Memorandum on suggested bill to amend criminal laws.

MEMORANDUM ON PROPOSED AMENDMENTS OF CHAPTERS 11, 15, 23, and 93 of TITLE 18, UNITED STATES CODE

201. Offer to officer or other person

$202. Acceptance or solicitation by officer or other person

GENERAL

The sections would be greatly broadened and refined, Definitions of offenses, and application of the sections, would be extended, and penalties made heavier. The sections would be fully conformed for the first time. The briber and the bribed would be put on the same footing. As the Comptroller General pointed out at hearings on Senate Resolution 21, no one was ever bribed without a briber. Also, to the extent practicable, all officers and employees are brought under these sections so as to subject them to reasonably uniform requirements of conduct. Necessary exceptions are spelled out, but no preferential treatment is given them. The new language would substantially raise the standard of conduct required of public officials. The new standards would approximate those for Members of Congress more closely than has been the case, but would remain somewhat less stringent.

SPECIFIC CHANGES

Added language would include indirect as well as direct bribery, and the overt act intended or designed to be or lead thereto.

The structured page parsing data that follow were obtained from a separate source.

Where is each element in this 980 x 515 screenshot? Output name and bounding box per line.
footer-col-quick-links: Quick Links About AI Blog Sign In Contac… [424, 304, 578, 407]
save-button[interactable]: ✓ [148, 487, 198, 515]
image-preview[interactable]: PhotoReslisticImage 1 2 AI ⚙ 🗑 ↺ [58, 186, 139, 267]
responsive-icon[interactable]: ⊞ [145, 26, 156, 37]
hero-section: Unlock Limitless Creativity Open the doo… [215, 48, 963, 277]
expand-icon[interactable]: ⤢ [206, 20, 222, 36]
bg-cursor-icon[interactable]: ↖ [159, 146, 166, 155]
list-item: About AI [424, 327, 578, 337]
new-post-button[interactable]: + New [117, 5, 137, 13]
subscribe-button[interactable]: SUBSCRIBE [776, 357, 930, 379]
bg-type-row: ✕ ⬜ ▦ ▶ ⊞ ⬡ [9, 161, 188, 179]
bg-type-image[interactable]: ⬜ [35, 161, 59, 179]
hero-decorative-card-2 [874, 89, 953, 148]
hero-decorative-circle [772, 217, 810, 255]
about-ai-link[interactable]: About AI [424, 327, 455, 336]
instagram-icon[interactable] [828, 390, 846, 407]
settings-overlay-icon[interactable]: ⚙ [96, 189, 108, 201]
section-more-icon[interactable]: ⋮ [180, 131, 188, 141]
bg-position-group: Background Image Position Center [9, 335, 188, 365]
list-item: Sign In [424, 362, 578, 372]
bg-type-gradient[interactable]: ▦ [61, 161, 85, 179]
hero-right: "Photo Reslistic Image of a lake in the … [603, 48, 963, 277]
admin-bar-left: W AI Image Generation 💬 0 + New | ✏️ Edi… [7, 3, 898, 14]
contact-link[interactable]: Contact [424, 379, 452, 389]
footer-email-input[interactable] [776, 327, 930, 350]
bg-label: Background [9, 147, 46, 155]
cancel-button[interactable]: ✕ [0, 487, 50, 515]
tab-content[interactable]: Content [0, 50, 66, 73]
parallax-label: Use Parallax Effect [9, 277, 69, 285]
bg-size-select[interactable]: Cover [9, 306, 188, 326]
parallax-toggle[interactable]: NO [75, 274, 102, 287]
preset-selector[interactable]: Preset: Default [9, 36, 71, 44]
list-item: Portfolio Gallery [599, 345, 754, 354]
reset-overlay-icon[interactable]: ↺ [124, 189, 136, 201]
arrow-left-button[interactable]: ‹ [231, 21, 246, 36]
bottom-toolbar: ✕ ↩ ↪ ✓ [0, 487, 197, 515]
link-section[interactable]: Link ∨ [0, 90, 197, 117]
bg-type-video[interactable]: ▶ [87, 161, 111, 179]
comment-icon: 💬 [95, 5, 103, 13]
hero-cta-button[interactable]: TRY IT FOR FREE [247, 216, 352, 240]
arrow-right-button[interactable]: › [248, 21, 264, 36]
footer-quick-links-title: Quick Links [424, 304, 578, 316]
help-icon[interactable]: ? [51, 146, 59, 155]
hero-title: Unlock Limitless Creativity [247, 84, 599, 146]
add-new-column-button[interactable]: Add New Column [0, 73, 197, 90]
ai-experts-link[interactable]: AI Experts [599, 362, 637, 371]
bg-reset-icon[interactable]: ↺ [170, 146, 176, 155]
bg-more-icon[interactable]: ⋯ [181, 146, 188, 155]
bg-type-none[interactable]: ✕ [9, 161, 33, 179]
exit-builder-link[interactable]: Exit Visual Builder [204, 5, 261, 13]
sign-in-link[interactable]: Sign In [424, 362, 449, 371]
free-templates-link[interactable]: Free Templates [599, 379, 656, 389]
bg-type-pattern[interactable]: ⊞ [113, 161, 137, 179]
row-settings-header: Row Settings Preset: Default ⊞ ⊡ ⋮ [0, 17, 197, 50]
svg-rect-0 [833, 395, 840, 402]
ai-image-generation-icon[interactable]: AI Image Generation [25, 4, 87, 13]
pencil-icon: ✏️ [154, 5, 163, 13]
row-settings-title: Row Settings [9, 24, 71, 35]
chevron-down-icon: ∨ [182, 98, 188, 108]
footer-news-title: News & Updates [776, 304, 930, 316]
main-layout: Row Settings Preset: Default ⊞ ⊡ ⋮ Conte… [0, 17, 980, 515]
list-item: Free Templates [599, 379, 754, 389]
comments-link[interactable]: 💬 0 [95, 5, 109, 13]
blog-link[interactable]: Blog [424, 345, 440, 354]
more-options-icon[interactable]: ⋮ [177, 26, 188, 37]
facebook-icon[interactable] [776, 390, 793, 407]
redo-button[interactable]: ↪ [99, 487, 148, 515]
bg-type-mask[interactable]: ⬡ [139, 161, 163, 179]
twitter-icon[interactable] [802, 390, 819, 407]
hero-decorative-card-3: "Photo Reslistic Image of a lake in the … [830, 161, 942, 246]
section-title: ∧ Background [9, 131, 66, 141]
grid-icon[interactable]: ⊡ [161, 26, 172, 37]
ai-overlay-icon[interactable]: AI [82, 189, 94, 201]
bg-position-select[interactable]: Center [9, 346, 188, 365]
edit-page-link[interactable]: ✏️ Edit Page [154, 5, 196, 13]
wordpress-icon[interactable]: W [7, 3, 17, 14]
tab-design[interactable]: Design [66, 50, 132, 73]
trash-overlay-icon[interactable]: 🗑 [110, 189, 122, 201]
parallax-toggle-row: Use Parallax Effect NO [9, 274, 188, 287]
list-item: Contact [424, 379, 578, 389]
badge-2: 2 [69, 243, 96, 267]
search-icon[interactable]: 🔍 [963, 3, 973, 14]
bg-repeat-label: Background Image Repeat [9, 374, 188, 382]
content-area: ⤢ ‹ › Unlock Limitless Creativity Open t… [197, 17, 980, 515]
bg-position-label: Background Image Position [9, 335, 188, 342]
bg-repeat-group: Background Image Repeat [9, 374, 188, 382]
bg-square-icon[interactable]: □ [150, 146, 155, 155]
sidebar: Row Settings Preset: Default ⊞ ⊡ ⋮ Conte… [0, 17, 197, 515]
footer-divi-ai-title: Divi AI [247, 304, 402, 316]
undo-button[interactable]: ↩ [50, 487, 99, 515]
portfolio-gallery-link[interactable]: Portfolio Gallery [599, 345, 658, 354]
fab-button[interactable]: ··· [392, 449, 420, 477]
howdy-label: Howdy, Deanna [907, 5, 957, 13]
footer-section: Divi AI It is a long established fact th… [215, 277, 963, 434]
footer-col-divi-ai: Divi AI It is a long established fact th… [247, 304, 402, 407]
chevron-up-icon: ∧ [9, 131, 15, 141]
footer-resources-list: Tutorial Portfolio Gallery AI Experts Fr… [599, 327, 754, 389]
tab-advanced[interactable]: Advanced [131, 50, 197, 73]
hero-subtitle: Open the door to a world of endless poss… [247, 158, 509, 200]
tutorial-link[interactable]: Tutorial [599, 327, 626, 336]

The quid pro quo would be extended to other considerations just as useful to bribers as hard cash. They are defined as any "emoluments, fee, profit, advantage, benefit, position, future position, employment, future employment, opportunity, future opportunity, advancement [or] future advancement."

Application of the sections would be extended to officers and employees of Members of Congress and congressional committees. It would be extended to revenue and customs people and persons connected in any capacity with the office of United States attorney or United States marshal-classes previously given special treatment by sections 203, 211, 212, and 213 of title 18 United States Code, which sections would be repealed. See Curione et al v. United States (11 F.2d 471). Also, it would include a gift or offer to another with the consent, connivance, or concurrence of an officer or employee, as is now the case with respect to Members of Congress.

Now, proof is required that the gift or offer was with intent to influence the decision or action of the direct recipient thereof in a matter in his official jurisdiction. This would be greatly widened. It would include, also, the gift or offer and the like to an officer or employee because of, for attention to and services on, any such matter, or with intent to influence him or induce him to influence another officer or employee or a Member of Congress. Under new language, the gift or offer, etc., would be a crime if it was with intent to induce the recipient to influence another to commit, aid, collude in, or allow any fraud on the United

States.

Penalties would be greatly increased. A flat $5,000 fine would be added to the present one. Briber and bribed would be forever barred from office or service in any agency or under Congress. They would be barred from participating in all important Federal business activities.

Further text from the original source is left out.